Dataset entries

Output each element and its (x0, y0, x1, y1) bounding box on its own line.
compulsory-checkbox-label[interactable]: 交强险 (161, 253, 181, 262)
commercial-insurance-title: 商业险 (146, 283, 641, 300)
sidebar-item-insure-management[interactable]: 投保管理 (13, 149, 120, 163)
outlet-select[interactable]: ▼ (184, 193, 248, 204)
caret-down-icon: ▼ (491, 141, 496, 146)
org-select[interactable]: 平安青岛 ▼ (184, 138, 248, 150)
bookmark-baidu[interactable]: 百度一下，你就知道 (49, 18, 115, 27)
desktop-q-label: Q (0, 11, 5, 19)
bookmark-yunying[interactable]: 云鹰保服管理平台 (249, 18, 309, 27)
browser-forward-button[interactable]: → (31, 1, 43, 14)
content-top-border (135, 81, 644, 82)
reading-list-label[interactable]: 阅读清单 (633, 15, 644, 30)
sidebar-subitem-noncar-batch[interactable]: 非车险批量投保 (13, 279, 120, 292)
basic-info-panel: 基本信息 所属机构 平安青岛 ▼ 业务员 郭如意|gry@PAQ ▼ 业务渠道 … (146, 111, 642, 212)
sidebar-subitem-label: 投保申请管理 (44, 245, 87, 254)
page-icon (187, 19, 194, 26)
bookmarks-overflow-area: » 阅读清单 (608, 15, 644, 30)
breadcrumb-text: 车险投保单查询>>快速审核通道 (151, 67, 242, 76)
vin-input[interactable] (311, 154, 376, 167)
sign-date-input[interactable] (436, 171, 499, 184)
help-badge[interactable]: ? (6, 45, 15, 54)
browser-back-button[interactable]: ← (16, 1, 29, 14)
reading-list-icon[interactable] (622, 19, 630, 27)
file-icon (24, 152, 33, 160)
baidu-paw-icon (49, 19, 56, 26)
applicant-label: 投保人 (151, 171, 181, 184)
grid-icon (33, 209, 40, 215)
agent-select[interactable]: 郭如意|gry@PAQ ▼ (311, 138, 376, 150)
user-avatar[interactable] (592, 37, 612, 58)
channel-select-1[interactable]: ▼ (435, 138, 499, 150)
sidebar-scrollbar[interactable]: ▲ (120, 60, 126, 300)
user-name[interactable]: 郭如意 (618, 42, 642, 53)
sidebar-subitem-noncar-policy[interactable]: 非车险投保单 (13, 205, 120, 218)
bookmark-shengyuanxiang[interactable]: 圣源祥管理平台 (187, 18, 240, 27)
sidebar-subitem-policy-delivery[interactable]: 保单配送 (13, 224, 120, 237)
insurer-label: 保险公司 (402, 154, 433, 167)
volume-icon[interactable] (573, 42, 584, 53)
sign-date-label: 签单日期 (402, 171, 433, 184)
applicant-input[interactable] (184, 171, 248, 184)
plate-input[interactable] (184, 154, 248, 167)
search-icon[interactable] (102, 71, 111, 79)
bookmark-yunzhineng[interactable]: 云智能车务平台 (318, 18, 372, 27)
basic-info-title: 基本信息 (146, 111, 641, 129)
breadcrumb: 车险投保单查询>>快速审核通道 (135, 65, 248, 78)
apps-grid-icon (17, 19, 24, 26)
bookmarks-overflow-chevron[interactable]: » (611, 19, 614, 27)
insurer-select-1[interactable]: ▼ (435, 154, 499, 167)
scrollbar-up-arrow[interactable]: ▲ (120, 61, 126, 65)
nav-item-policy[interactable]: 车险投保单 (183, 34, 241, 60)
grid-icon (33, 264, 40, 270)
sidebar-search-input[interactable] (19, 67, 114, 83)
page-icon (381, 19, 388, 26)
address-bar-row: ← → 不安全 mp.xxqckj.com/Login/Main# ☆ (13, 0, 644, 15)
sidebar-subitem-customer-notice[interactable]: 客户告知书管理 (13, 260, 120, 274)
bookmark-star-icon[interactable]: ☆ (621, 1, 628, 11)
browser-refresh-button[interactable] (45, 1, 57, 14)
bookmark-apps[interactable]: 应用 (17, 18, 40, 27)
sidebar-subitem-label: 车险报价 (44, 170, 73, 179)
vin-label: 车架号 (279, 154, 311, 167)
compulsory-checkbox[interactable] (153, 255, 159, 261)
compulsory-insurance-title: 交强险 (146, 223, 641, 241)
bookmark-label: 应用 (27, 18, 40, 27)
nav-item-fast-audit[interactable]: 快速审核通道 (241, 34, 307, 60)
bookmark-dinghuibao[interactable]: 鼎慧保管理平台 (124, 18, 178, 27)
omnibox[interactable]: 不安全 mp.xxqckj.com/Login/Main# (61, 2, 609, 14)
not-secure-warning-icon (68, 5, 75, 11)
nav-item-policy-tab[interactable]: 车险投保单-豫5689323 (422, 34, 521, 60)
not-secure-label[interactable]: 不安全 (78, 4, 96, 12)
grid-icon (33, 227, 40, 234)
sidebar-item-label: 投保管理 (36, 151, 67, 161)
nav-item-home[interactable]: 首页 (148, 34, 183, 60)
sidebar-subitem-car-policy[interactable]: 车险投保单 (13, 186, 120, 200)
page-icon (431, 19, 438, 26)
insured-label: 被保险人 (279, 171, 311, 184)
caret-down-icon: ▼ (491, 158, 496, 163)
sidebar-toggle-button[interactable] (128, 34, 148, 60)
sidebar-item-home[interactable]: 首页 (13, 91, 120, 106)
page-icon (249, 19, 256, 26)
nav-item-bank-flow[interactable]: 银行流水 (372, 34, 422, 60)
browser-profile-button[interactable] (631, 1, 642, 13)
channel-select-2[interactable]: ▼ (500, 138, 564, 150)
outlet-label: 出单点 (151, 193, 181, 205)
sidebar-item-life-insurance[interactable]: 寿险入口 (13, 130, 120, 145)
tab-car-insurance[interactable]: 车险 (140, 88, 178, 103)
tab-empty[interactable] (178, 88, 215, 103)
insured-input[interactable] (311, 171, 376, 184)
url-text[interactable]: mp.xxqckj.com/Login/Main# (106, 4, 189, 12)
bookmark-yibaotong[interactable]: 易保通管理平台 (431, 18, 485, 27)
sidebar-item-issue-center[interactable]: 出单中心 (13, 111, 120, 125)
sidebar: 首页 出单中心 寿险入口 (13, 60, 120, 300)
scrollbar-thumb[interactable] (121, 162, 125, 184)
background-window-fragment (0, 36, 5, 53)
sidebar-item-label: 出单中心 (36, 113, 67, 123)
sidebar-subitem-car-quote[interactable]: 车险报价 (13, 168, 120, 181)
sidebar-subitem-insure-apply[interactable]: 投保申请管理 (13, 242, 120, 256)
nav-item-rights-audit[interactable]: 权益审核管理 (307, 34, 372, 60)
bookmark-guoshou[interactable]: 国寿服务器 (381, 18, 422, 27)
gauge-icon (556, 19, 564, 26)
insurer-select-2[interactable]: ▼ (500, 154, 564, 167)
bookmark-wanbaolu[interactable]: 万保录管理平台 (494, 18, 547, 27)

---

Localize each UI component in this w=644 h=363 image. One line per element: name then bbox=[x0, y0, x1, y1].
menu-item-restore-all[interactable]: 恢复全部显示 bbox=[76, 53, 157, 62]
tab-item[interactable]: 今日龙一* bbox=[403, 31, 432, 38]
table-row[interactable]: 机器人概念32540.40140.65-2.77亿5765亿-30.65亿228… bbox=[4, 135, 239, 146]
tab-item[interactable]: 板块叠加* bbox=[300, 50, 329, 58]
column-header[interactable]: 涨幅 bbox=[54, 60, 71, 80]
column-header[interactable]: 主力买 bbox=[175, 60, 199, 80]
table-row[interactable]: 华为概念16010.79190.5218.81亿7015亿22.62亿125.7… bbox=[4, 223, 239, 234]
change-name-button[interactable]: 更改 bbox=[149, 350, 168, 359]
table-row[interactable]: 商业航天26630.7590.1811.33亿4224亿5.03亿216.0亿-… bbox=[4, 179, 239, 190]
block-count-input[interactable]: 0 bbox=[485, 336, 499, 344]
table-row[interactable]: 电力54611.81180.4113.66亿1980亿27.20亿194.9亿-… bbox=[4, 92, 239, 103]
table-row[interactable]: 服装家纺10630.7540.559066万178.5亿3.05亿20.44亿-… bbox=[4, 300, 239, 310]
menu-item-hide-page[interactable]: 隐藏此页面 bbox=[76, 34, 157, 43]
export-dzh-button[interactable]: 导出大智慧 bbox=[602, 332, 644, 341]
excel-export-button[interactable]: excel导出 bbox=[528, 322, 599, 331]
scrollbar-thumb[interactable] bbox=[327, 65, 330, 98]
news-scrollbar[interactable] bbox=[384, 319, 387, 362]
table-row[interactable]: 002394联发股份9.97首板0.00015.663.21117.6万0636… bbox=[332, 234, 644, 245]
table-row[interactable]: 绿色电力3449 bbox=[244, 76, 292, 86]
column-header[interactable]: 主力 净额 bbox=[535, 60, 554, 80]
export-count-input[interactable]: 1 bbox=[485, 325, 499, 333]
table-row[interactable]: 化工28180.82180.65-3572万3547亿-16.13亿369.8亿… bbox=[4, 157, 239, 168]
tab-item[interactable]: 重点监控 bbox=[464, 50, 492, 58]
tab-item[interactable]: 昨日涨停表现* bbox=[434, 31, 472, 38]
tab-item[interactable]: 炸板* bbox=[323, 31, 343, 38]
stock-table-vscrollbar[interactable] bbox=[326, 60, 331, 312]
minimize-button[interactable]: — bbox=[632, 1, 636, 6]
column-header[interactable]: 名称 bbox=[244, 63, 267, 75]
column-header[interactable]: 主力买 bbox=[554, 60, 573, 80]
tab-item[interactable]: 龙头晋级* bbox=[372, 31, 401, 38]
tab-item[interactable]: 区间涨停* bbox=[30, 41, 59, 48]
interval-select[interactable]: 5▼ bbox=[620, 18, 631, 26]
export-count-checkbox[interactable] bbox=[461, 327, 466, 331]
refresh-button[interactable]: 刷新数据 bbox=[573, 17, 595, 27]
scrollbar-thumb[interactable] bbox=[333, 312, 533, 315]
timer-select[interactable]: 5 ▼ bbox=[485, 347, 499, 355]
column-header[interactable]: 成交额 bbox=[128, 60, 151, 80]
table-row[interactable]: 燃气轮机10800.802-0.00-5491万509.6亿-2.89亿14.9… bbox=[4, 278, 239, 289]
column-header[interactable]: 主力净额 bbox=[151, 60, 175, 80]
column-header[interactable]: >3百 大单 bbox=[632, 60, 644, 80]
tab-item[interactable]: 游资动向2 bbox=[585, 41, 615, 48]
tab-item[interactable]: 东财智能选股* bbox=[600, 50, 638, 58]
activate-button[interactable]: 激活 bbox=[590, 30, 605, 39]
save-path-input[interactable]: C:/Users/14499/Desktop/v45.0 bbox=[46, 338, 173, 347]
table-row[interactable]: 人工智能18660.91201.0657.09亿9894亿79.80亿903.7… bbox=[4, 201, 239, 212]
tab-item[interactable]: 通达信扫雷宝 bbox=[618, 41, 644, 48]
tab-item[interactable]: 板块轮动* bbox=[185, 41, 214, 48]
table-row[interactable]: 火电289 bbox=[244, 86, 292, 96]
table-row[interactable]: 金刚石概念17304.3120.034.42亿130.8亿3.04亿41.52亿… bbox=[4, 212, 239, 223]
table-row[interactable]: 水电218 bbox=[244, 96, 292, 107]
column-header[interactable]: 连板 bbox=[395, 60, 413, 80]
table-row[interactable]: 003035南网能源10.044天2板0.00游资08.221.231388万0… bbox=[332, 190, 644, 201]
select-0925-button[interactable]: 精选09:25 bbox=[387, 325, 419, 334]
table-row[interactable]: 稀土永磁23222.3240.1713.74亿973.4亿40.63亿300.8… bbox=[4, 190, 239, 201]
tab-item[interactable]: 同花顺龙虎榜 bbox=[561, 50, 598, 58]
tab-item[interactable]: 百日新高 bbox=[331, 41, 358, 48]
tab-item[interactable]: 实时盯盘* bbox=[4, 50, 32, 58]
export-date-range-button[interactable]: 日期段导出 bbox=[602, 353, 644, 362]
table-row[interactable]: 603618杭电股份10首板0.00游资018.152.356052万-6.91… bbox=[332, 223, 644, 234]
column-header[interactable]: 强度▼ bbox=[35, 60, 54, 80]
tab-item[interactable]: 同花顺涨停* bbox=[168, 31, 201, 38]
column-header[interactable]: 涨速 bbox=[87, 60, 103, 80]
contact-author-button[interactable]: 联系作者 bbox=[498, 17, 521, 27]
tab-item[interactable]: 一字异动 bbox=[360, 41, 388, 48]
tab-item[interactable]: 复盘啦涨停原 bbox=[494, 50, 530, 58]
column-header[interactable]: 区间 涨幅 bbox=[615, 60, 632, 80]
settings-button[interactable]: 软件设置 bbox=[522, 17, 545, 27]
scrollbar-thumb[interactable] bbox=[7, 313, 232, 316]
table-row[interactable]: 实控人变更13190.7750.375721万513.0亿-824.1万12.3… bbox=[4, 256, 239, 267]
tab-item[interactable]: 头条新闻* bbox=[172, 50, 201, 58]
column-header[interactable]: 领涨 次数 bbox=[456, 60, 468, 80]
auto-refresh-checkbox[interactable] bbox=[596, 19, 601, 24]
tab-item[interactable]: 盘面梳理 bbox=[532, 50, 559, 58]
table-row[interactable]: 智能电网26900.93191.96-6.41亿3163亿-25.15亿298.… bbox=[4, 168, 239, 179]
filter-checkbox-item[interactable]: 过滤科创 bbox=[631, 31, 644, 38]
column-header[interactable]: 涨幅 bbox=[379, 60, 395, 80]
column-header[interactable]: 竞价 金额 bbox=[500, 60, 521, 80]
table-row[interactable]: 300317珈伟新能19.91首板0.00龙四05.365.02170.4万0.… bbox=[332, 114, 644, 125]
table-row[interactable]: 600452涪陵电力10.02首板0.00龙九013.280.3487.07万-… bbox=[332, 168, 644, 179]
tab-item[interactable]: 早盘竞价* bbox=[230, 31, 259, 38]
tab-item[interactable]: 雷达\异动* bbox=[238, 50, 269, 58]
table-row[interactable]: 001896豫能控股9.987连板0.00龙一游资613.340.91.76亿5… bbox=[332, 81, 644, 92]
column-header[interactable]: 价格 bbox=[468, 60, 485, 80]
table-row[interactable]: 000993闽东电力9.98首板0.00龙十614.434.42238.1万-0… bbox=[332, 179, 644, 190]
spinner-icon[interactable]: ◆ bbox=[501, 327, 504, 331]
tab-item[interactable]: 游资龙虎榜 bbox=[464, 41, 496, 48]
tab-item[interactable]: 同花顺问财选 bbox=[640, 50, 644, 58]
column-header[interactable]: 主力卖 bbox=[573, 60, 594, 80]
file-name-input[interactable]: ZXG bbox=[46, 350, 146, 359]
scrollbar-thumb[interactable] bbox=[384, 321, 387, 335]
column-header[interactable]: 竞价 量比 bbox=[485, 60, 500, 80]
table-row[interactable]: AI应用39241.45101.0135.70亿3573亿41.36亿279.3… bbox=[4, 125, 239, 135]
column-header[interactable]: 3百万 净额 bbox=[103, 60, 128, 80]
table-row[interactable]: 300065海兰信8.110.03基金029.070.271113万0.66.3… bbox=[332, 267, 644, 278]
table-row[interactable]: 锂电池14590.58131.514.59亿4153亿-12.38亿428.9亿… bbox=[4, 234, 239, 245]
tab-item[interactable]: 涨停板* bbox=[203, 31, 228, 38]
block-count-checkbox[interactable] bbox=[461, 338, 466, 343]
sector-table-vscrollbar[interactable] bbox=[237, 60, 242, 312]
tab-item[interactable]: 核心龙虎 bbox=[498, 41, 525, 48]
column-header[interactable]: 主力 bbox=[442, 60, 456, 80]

--

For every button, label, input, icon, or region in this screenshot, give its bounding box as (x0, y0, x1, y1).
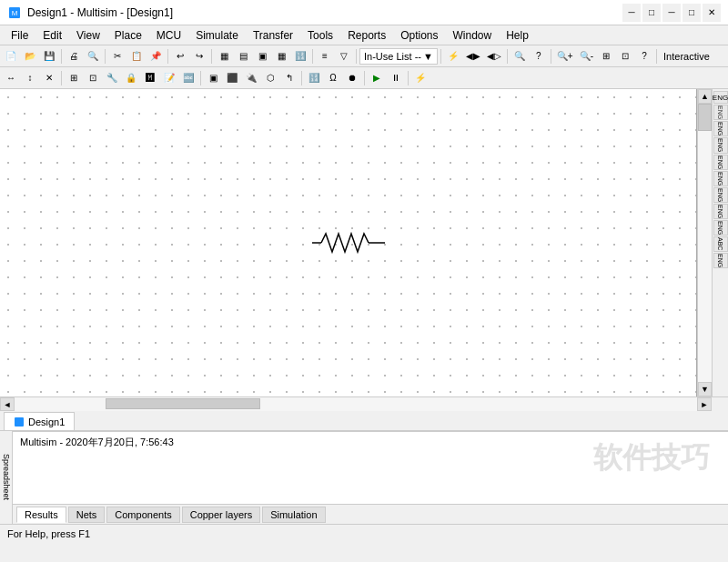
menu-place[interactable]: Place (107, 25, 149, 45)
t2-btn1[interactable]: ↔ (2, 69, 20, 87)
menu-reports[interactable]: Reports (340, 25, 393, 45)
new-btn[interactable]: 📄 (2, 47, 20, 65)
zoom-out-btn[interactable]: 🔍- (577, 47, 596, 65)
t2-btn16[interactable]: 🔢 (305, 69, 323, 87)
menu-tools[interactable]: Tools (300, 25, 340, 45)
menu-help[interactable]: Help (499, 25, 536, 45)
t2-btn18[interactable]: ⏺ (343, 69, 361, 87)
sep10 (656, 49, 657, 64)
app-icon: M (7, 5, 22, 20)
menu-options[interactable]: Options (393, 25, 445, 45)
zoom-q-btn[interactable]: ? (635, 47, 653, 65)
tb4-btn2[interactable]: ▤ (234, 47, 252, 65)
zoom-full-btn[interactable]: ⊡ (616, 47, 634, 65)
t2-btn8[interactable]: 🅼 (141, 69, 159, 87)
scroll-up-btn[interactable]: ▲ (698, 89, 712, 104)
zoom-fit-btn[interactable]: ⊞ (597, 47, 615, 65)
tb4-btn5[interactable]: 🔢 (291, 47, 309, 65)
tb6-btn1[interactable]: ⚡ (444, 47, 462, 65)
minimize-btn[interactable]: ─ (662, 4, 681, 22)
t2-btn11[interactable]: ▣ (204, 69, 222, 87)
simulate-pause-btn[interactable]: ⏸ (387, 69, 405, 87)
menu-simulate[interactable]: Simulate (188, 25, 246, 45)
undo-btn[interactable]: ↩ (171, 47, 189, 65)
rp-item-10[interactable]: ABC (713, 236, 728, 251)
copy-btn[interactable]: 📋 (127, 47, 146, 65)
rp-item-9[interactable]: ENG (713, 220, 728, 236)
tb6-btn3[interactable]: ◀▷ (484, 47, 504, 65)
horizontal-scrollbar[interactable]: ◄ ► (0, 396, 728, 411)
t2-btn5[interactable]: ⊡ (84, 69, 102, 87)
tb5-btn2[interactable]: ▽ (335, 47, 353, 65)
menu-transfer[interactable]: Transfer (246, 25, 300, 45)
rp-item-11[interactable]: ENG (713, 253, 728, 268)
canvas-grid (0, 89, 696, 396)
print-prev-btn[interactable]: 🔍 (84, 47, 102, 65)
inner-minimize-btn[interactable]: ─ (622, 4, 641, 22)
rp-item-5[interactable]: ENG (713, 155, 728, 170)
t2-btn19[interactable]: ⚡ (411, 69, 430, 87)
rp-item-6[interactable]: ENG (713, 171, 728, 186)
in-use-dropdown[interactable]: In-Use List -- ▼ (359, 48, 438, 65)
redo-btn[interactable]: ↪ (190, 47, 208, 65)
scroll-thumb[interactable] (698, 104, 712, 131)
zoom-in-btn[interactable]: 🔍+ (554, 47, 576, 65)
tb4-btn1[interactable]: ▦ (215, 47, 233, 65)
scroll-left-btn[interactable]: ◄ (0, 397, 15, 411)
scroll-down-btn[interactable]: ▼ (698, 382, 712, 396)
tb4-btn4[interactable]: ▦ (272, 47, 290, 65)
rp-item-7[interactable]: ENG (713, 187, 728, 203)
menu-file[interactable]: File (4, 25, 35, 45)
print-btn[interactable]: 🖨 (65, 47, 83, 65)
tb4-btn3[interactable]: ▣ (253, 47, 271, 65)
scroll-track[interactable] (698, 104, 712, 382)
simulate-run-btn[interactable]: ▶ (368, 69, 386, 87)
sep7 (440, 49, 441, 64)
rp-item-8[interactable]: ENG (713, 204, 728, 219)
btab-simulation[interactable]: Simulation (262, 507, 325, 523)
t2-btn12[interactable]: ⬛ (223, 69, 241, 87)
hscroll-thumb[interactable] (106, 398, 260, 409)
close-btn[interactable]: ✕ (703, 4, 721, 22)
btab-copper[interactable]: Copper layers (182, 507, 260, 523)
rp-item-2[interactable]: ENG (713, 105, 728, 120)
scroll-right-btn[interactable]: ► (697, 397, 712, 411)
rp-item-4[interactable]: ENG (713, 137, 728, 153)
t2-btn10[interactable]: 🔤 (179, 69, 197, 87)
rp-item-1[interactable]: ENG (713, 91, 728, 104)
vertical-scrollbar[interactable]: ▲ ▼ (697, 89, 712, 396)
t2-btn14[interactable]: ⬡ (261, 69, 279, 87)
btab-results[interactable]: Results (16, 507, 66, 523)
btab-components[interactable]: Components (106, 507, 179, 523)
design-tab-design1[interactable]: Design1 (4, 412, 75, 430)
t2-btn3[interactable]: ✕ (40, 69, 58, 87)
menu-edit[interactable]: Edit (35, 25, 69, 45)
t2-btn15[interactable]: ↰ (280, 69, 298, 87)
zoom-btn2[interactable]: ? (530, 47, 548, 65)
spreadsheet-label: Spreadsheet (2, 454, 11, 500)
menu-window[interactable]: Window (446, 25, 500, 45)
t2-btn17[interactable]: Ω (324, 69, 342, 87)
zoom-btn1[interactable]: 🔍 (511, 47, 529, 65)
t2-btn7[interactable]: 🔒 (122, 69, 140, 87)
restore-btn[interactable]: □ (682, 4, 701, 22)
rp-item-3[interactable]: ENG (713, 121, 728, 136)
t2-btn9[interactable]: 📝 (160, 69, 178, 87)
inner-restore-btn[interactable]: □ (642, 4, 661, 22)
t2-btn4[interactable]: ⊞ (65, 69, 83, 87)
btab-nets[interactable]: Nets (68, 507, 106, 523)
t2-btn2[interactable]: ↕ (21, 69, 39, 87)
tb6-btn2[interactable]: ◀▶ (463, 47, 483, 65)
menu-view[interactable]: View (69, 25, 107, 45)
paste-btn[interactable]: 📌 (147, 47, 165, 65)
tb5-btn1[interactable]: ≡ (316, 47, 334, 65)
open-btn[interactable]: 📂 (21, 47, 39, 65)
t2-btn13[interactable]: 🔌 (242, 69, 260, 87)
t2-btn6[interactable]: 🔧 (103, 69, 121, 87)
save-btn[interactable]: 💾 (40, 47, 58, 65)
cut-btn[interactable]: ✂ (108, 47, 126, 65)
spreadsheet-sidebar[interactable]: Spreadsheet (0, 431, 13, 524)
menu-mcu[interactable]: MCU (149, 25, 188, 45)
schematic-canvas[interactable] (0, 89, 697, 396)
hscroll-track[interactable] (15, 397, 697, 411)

#### [What needs to be done]
Copy each line of the data that includes the word "secure".

#### [Answer below]
not-secure-warning-icon (68, 5, 75, 11)
not-secure-label[interactable]: 不安全 (78, 4, 96, 12)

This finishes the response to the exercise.